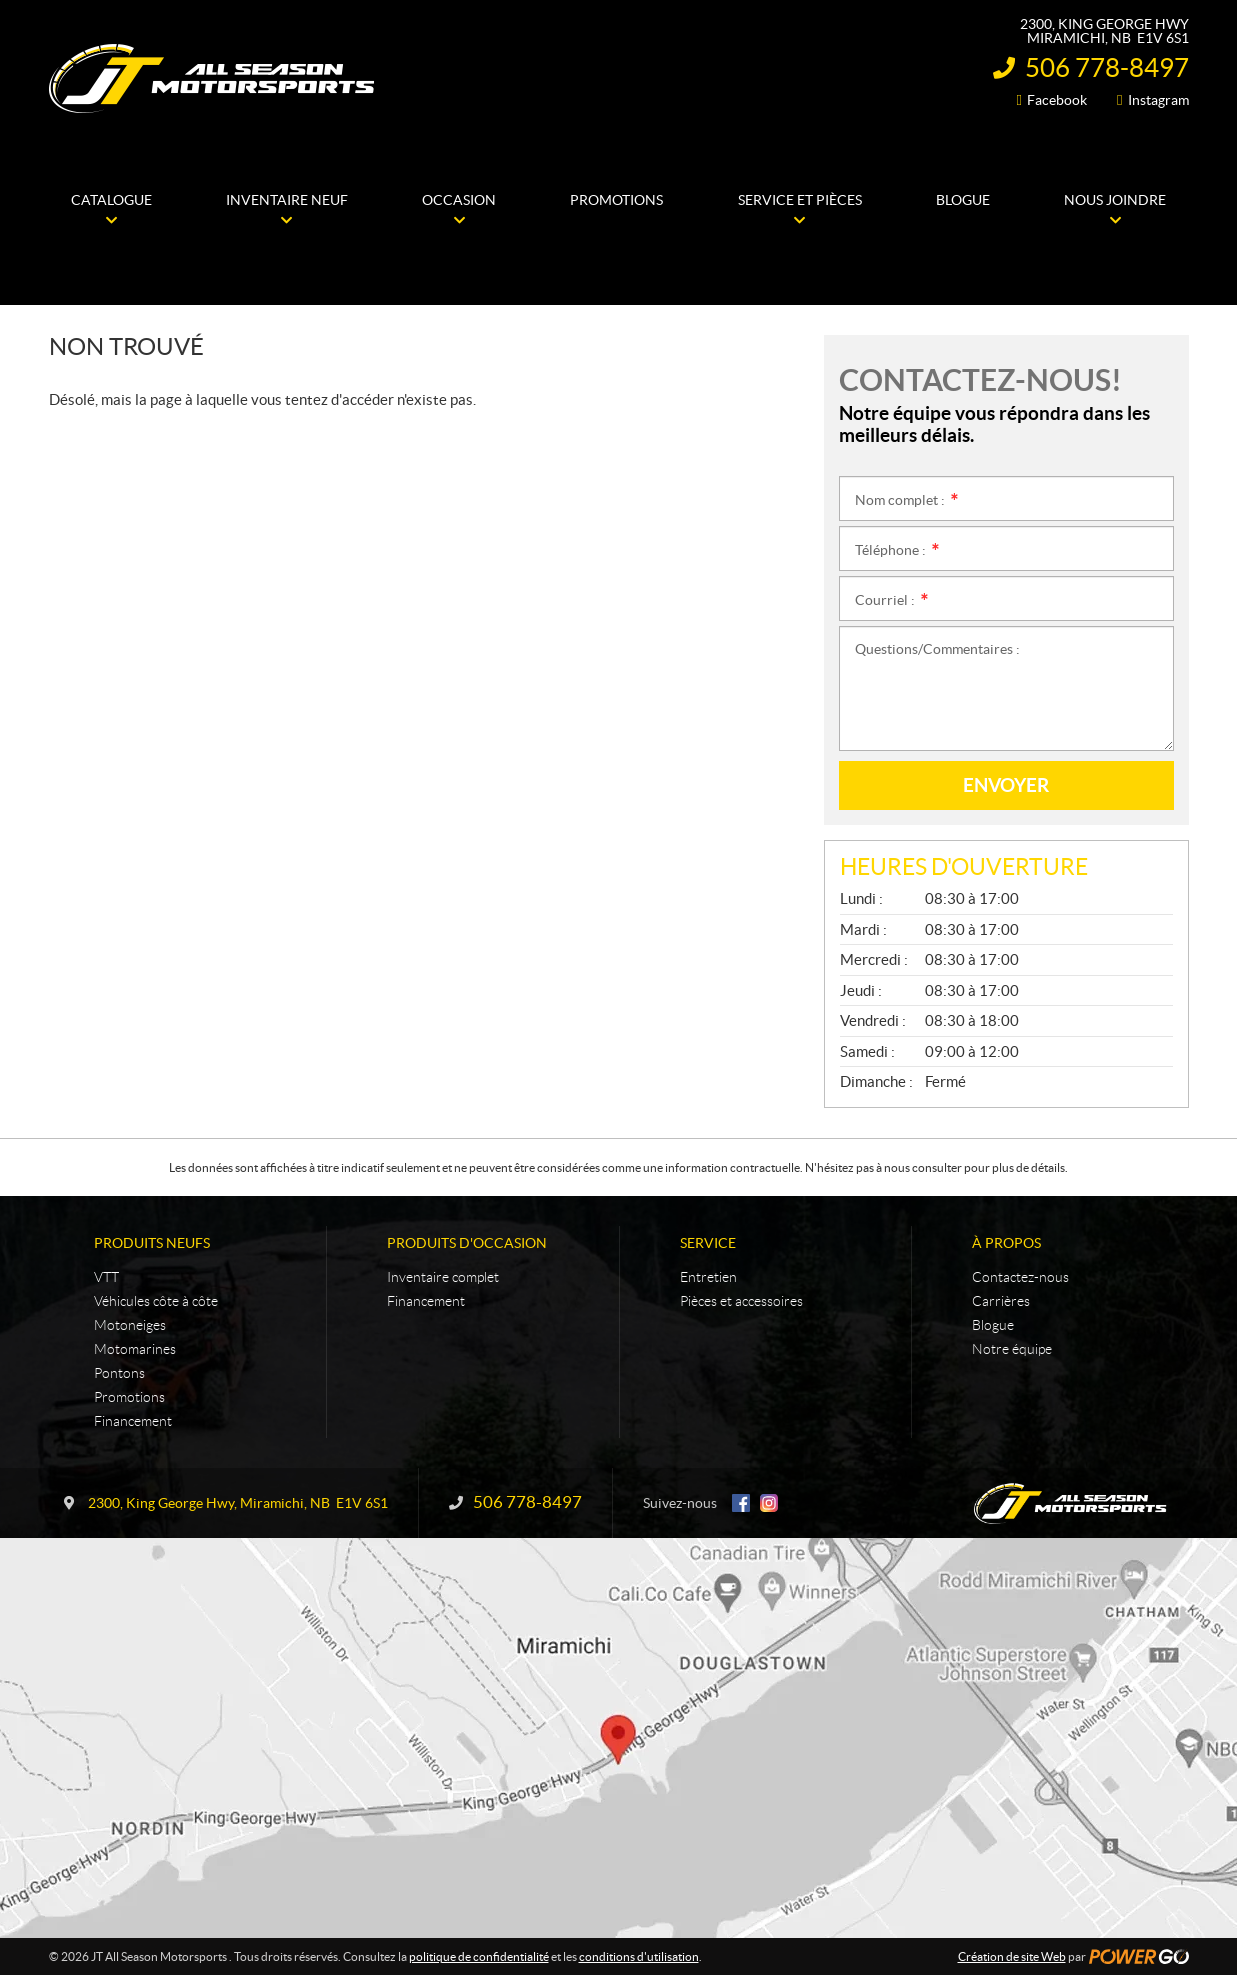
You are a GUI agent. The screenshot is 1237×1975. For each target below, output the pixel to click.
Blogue (993, 1325)
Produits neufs (152, 1243)
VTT (106, 1277)
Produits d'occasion (467, 1243)
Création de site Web (1012, 1956)
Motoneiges (130, 1325)
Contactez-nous (1020, 1277)
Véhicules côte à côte (156, 1301)
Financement (133, 1421)
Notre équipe (1012, 1349)
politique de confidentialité (479, 1956)
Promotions (129, 1397)
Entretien (708, 1277)
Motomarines (135, 1349)
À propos (1006, 1243)
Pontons (119, 1373)
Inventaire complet (443, 1277)
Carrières (1001, 1301)
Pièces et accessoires (741, 1301)
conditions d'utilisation (639, 1956)
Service (708, 1243)
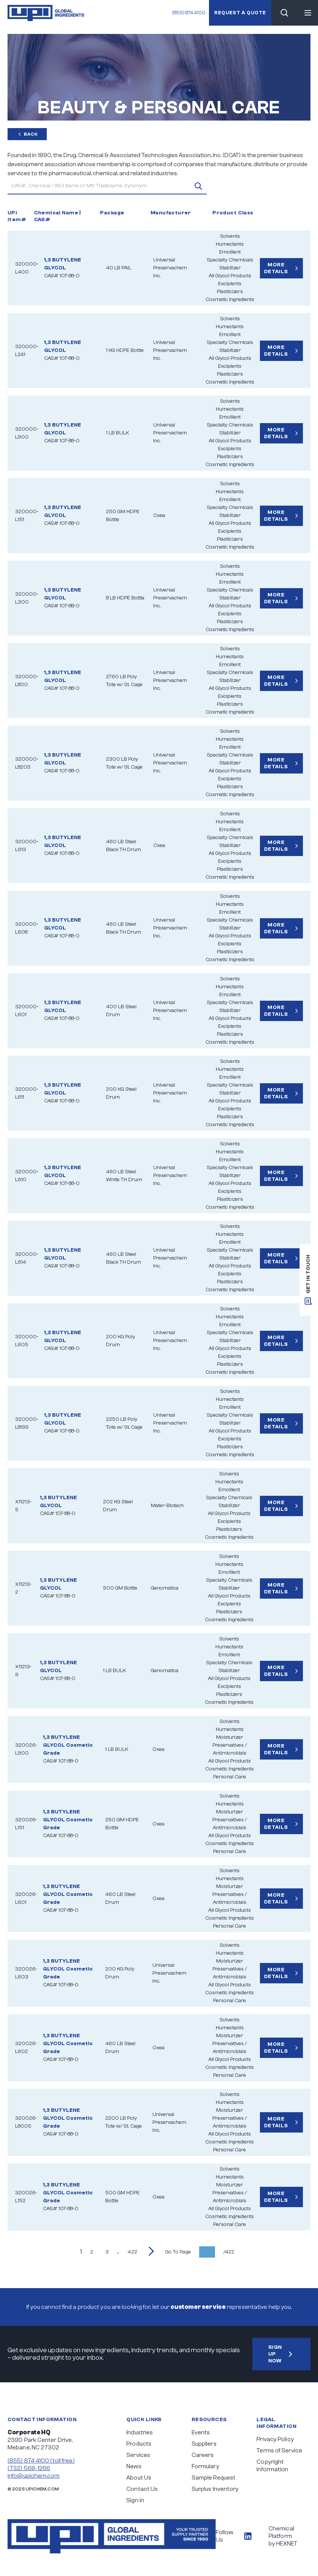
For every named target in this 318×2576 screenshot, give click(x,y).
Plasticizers (230, 292)
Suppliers (204, 2443)
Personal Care (229, 1777)
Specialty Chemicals (230, 260)
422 (132, 2252)
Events (201, 2432)
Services (138, 2455)
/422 (228, 2252)
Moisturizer (229, 1737)
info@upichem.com (34, 2475)
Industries (139, 2432)
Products (138, 2443)
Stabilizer (230, 268)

The task: Copy all lines of the preceding data that hold the word "click".

Response to this exercise:
You are a GUI agent. The screenshot is 1237×1975. For each target below, output the pixel to click.
For every named target in this 318×2576 screenshot, give click(x,y).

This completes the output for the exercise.